Winter Weather Road Treatment and Drinking Water

 

Winter weather can wreak havoc on area roadways and on utility systems, particularly water and electric companies.  The freeze-and-thaw cycle can lead to water main breaks and freezing temperatures can cause indoor plumbing and service lines to freeze, leading to service interruptions and broken pipes inside the home. Frost in the ground, which penetrates deeper when there is no snow cover or when moisture gets in the ground, will add an enormous downward load on pipes causing them to crack; and if shallow enough, to freeze. Ice on tree limbs can create unbearable weight, which can cause them to breach power lines, leading to service outages.  And we all know the potential hazard of driving on roadways that have not been treated for ice.

Municipalities and state highway departments use various forms of salt to keep highways from freezing so vehicles can drive safely. Road salt is commonly made up of some combination of sodium, chloride and calcium, all of which are naturally occurring and can be found in drinking water on any given day. They are not removed through the conventional  drinking water treatment process.

When runoff occurs, as a result of thawing or rain, road salts are washed from the roadways into the ground and surface waters, like rivers, streams and reservoirs.
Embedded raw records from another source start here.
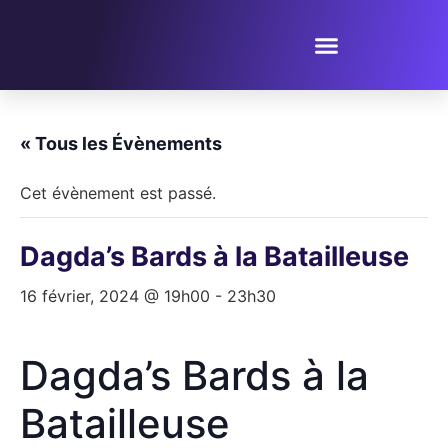
PROPOSER UN ÉVÈNEMENT
« Tous les Évènements
Cet évènement est passé.
Dagda’s Bards à la Batailleuse
16 février, 2024 @ 19h00
-
23h30
Dagda’s Bards à la
Batailleuse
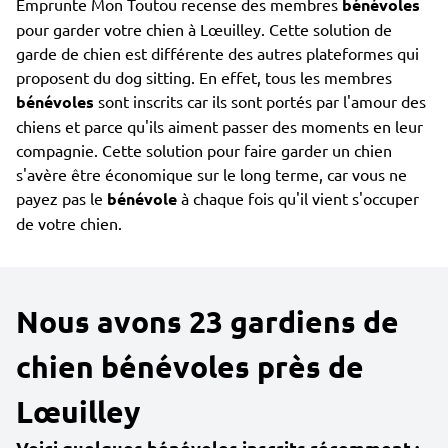
Emprunte Mon Toutou recense des membres
bénévoles
pour garder votre chien à Lœuilley. Cette solution de
garde de chien est différente des autres plateformes qui
proposent du dog sitting. En effet, tous les membres
bénévoles
sont inscrits car ils sont portés par l'amour des
chiens et parce qu'ils aiment passer des moments en leur
compagnie. Cette solution pour faire garder un chien
s'avère être économique sur le long terme, car vous ne
payez pas le
bénévole
à chaque fois qu'il vient s'occuper
de votre chien.
Nous avons 23 gardiens de
chien bénévoles près de
Lœuilley
Voici quelques bénévoles inscrits récemment :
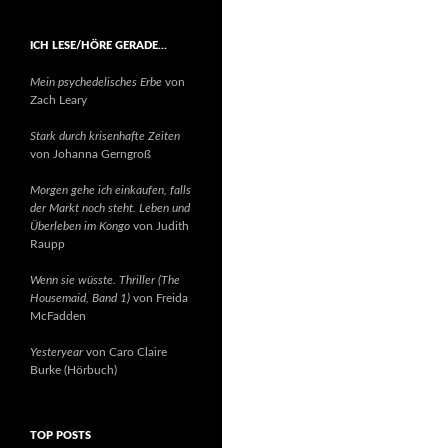
ICH LESE/HÖRE GERADE…
Mein psychedelisches Erbe
von
Zach Leary
Stark durch krisenhafte Zeiten
von Johanna Gerngroß
Morgen gehe ich einkaufen, falls
der Markt noch steht. Leben und
Überleben im Kongo
von Judith
Raupp
Wenn sie wüsste. Thriller (The
Housemaid, Band 1)
von Freida
McFadden
Yesteryear
von Caro Claire
Burke (Hörbuch)
TOP POSTS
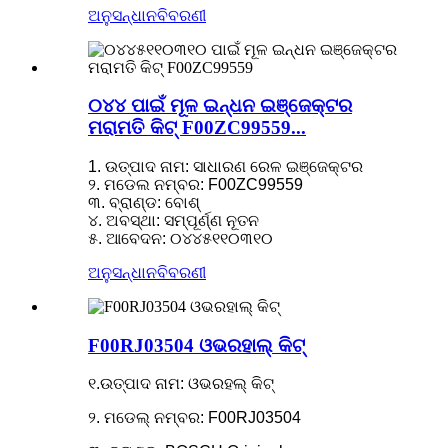
ଅନୁସନ୍ଧାନ
ବିବରଣୀ
୦୪୪ ପାଇଁ ମୂଳ ଇନ୍ଧନ ଇଞ୍ଜେକ୍ଟର
ମରାମତି କିଟ୍ F00ZC99559...
1. ଉତ୍ପାଦ ନାମ: ସାଧାରଣ ରେଳ ଇଞ୍ଜେକ୍ଟର
୨. ମଡେଲ ନମ୍ବର: F00ZC99559
୩. ବ୍ରାଣ୍ଡ: ବୋଶ୍
୪. ଅବସ୍ଥା: ସମ୍ପୂର୍ଣ୍ଣ ନୂତନ
୫. ଆବେଦନ: ୦୪୪୫୧୧୦୩୧୦
ଅନୁସନ୍ଧାନ
ବିବରଣୀ
F00RJ03504 ଓଭରହାଲ୍ କିଟ୍
୧.ଉତ୍ପାଦ ନାମ: ଓଭରହଲ୍ କିଟ୍
୨. ମଡେଲ୍ ନମ୍ବର: F00RJ03504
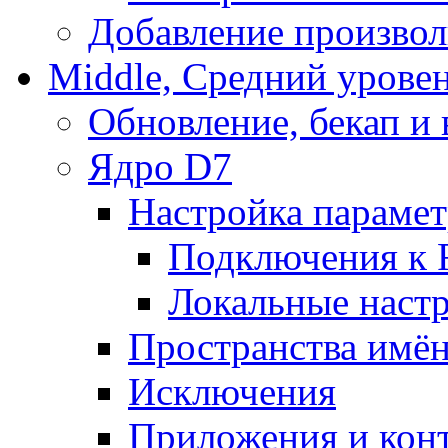
Добавление произвол
Middle, Средний урове
Обновление, бекап и
Ядро D7
Настройка парамет
Подключения к 
Локальные наст
Пространства имё
Исключения
Приложения и конт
When runoff occurs as a result of a heavy rain, the impact of the salts on the waterways are dissipated by the dilution of the large volume of rain water. The impact of the runoff may also differ based on the size of the watershed area and the size of the affected body of surface water, such as the Delaware River compared to a local stream.

Usually, the impact of the road salts on the drinking water is minimal, with just a few customers who can taste the difference calling the utility. However, if the runoff occurs after a series of road saltings due to multiple storms and the ground remains frozen for an extended period of time, which prevents the percolation of the salt into the ground, the high concentrations of salt running into a small local stream can result in a salty taste to the drinking water.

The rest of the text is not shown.